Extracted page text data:
•••••

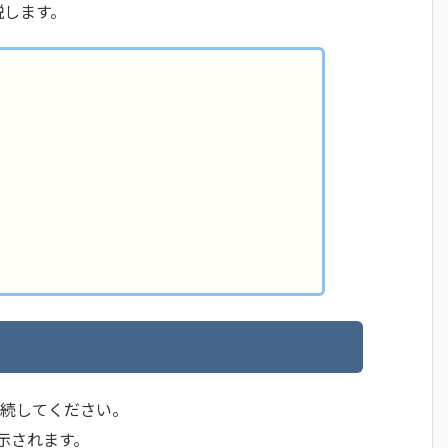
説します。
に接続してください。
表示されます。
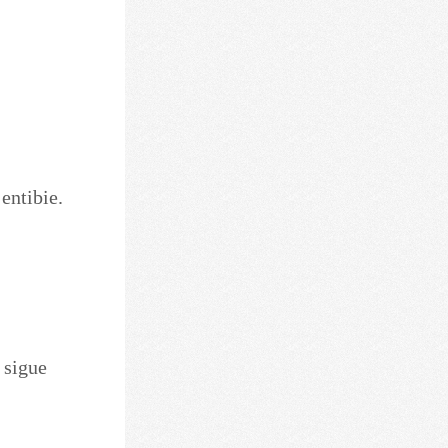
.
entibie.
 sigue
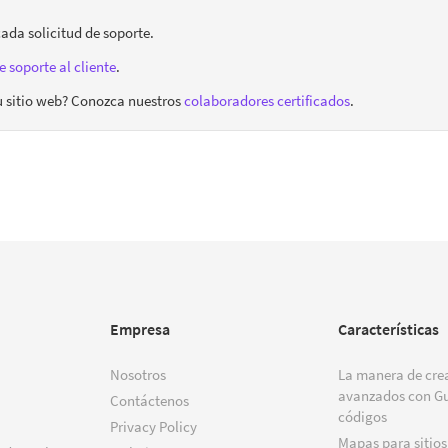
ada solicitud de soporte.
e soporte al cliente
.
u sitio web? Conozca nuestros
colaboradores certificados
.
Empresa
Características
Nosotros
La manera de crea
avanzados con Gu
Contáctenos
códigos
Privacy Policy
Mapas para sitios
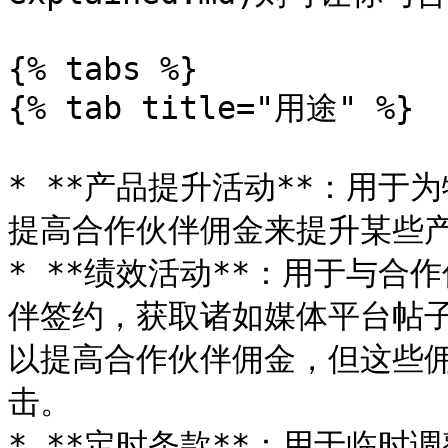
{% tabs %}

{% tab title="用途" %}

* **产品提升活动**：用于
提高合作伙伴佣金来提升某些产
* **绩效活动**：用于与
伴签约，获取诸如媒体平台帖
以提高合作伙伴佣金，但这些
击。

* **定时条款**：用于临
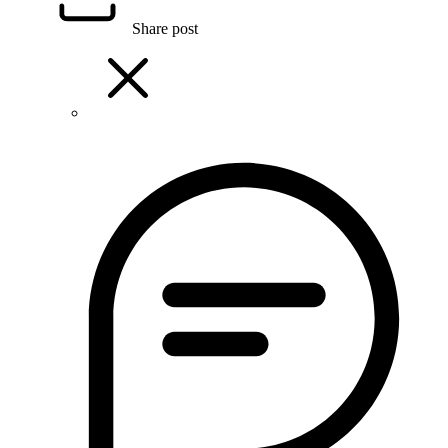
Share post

•••••

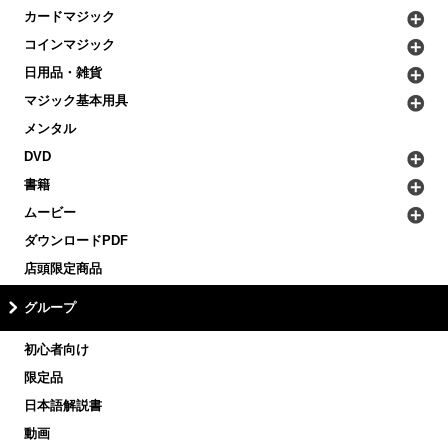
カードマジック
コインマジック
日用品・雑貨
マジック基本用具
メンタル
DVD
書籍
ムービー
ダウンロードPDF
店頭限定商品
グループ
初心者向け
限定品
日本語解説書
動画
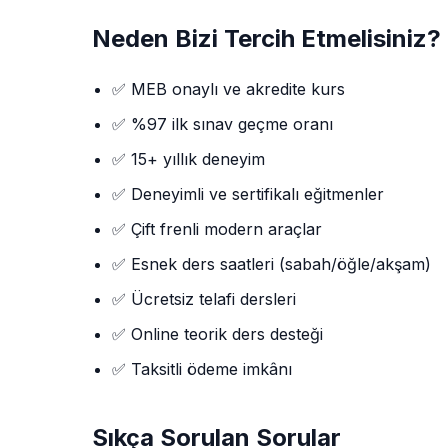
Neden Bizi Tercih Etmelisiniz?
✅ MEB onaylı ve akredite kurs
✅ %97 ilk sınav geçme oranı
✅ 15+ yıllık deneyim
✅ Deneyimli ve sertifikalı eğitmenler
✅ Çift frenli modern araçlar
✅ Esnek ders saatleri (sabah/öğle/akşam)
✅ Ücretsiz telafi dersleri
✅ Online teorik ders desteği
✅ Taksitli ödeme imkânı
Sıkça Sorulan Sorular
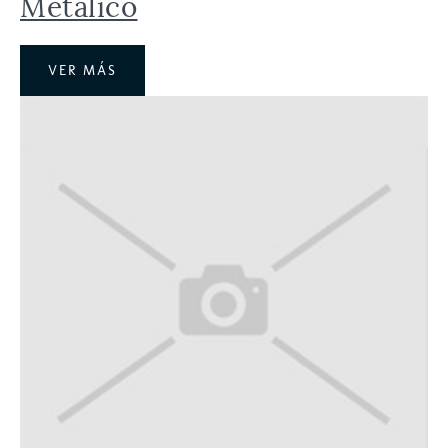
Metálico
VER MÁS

•••••

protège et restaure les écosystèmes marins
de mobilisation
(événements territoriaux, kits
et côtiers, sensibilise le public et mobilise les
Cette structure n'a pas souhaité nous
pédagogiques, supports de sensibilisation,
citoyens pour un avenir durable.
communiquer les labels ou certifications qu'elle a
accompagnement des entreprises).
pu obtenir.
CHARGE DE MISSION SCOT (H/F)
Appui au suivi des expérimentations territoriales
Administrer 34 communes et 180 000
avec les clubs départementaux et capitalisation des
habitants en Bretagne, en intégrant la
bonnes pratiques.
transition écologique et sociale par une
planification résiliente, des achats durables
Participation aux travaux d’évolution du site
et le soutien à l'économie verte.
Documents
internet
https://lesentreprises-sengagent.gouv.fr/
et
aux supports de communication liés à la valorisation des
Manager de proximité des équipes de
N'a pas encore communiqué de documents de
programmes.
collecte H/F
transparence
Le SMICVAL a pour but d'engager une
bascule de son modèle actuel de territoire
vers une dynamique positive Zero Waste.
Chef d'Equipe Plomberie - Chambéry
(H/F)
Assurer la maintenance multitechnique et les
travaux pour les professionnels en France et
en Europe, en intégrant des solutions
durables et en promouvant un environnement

•••••

§ **REQUIRED WORK**
Repeat exactly the lines above from the one with "programmes." up to and including the one with "travaux pour les professionnels en France et". No other line belongs in the reply.

§ **THE ANSWER**
programmes.
collecte H/F
transparence
Le SMICVAL a pour but d'engager une
bascule de son modèle actuel de territoire
vers une dynamique positive Zero Waste.
Chef d'Equipe Plomberie - Chambéry
(H/F)
Assurer la maintenance multitechnique et les
travaux pour les professionnels en France et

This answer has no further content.